US20180131049A1

US20180131049A1 - Apparatus and method for charging valve regulated lead acid batteries

Info

Publication number: US20180131049A1
Application number: US15/573,165
Authority: US
Inventors: Richard J Blanyer; Richard Goranflo; Phil Vinton
Original assignee: Smithville Labs LLC
Current assignee: Smithville Labs LLC
Priority date: 2015-06-14
Filing date: 2016-06-10
Publication date: 2018-05-10
Also published as: WO2016205079A1

Abstract

The present invention deals generally with an apparatus and method for charging valve regulated lead-acid (VRLA) batteries (modules) in series and series-parallel arrangements.
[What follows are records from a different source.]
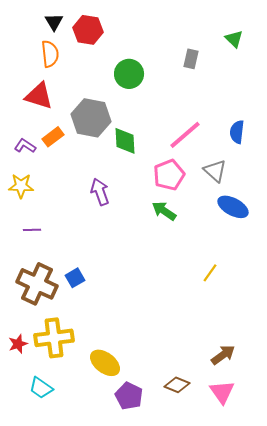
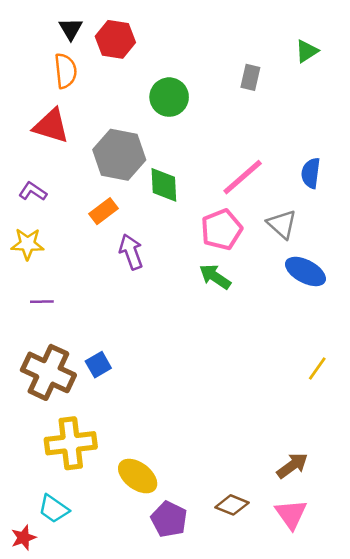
green triangle: (234, 39) -> (307, 51), turned 42
orange rectangle: (53, 137) -> (104, 211), moved
yellow line: (210, 273) -> (317, 369), moved
red star: (18, 344) -> (24, 538), moved

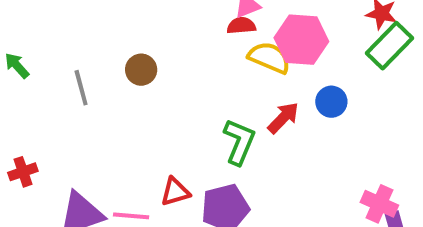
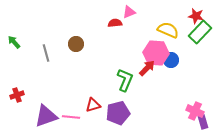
red semicircle: (241, 26) -> (115, 23), moved
pink hexagon: (301, 40) -> (156, 53), moved
yellow semicircle: (269, 58) -> (168, 30), moved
More specifically, the present invention relates to an apparatus and method of individually, and very precisely, charging valve regulated lead-acid batteries in series and series-parallel arrangements so as to limit the water and electrolyte outgassing conventional bulk charging methods produce.

Description

CROSS-REFERENCE TO RELATED APPLICATIONS

This application takes benefit of U.S. Provisional Patent 62/175,370 filed Jun. 14, 2015; U.S. Provisional Patent 62/239,192 filed Oct. 8, 2015; and U.S. Provisional Patent 62/287,342 filed Jan. 26, 2016 and hereby incorporates all of them in their entirety by reference.

FIELD OF THE INVENTION

BACKGROUND OF THE INVENTION

The advent of asynchronous or periodic electrical generating systems, particularly wind generating systems, solar generating systems, and ocean generating systems, has necessitated the need for electrical storage systems capable of storing electricity as it is produced for use later when the facility is not generating power. Such facilities smooth, or balance, the output of the generating system such that it appears (within limits) to be a constant source of power. Many types of such systems have been developed, but large banks of conventional lead-acid batteries are among the most popular. For this purpose valve regulated lead-acid (VRLA) batteries are widely employed.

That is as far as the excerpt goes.